Jim Gillespie (director of I Know What You Did Last Summer) doesn’t hide away from the slasher clichés. There’s the copious amount of people working at the clinic who only get to say a few words before meeting their demise (the ‘non-characters’). Instead of a mask, the killer wears a parka and has the hood up to hide his face. Heck, they even throw in Tom Berenger as a dim-witted handyman to add a pointless red herring into the mix. There are carbon-copy shots of certain scenes from I Know What You Did Last Summer including the killer walking directly towards the camera from a distance in pursuit of a victim. All of the hard work in the build up is thrown away. The characters become lifeless replicas of the teenagers who run around in the dark being chased. All of their back story and characterization is thrown out of the window in the desperate struggle to stay alive.

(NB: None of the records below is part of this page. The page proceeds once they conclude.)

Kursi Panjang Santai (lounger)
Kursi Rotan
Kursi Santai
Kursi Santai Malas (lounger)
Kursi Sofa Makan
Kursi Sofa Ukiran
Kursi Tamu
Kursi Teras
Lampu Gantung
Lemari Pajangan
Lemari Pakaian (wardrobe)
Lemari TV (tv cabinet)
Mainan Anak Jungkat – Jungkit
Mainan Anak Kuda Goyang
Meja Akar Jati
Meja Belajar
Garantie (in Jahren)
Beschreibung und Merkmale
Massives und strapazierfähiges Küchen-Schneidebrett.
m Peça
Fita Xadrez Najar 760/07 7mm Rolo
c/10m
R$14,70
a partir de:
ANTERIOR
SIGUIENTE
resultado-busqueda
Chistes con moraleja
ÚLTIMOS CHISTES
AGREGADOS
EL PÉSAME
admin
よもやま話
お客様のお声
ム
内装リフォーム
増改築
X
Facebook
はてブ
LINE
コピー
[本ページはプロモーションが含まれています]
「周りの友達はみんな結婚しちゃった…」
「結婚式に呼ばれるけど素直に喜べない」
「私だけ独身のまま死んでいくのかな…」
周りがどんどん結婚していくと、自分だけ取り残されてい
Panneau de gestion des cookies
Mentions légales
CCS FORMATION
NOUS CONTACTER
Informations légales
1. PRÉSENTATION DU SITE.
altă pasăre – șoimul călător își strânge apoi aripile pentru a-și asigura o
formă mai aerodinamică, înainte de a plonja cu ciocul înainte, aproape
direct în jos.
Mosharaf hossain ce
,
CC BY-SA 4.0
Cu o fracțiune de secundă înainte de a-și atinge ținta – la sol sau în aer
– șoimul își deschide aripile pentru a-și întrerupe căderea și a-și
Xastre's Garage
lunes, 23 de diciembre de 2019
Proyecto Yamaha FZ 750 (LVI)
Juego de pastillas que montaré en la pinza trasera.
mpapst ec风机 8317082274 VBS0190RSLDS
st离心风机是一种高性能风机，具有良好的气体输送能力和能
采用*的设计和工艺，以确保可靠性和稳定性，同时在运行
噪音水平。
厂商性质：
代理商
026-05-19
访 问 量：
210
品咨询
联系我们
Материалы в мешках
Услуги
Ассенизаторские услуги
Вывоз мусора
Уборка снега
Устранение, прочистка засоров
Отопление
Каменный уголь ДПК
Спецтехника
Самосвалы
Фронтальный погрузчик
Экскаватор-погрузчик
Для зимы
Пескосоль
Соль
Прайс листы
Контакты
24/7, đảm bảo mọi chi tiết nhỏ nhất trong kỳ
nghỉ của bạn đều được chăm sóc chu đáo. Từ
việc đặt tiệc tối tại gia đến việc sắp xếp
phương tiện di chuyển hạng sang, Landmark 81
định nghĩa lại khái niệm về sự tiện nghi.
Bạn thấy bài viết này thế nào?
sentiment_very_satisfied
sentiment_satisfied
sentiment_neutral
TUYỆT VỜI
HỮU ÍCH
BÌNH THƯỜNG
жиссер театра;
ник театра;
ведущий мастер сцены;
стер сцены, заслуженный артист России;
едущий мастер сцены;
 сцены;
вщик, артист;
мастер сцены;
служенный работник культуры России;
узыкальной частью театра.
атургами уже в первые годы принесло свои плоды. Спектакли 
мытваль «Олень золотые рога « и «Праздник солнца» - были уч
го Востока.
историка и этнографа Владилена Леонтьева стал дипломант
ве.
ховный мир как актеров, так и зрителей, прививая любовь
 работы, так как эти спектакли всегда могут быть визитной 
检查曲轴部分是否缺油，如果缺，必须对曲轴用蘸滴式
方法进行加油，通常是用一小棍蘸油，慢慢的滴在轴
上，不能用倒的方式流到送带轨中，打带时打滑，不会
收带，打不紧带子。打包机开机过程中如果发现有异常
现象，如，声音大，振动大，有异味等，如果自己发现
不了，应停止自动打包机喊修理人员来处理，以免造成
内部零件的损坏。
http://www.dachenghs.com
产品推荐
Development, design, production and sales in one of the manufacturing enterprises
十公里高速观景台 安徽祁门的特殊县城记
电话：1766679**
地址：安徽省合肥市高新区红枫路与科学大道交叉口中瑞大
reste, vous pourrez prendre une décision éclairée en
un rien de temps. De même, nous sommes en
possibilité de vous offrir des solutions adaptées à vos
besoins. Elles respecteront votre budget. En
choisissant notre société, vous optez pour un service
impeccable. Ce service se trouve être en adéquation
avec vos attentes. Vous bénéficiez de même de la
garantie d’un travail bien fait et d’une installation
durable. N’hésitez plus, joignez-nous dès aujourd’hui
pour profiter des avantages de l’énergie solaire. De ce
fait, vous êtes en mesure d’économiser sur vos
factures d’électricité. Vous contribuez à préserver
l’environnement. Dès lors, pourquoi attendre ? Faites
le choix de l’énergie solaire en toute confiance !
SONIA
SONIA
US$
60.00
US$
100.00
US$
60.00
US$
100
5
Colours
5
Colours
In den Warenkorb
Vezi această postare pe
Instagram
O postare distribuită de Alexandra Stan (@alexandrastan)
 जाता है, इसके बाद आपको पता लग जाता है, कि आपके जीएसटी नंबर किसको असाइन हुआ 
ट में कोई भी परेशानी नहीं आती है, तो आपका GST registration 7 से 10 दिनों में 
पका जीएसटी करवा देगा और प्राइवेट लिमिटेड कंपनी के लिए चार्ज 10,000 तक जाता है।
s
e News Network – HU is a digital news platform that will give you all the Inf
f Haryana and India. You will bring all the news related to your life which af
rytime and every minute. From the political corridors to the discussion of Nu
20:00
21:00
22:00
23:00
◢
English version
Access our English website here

To say these people are/were cops proves to be insulting at times when they split up in the dark with a killer on the prowl or continually fail to grasp the situation. Towards the end, it’s almost as if these people could be anyone trapped in the clinic, let alone a group of experienced cops. Instead of having to fight their demons, the script is just content to have them running around in the dark being stalked and killed. It’s a complete waste of talent and the hard work that went into the opening half. The cast is good enough to cover over a lot of the problems. For all of his critics, Stallone isn’t that bad in front of the camera though he obviously handles the physicality better than the dramatics. Patrick I’ve already mentioned and you know exactly the sort of quality supporting performances that you’ll get from Dutton and Kristofferson. You just wish everyone had a bit more to get their teeth into.


D-Tox starts off surprisingly well. It’s got a decent cast and no one fails to disappoint in the opening half. The location is great and there’s enough meat to fill the second half with surprises. But the slasher element ruins it as soon as it rears its head and the film just throws everything out of the window for routine cat-and-mouse stuff that Michael Myers would be proud of. Disappointing but nowhere near the dud it’s cracked up to be.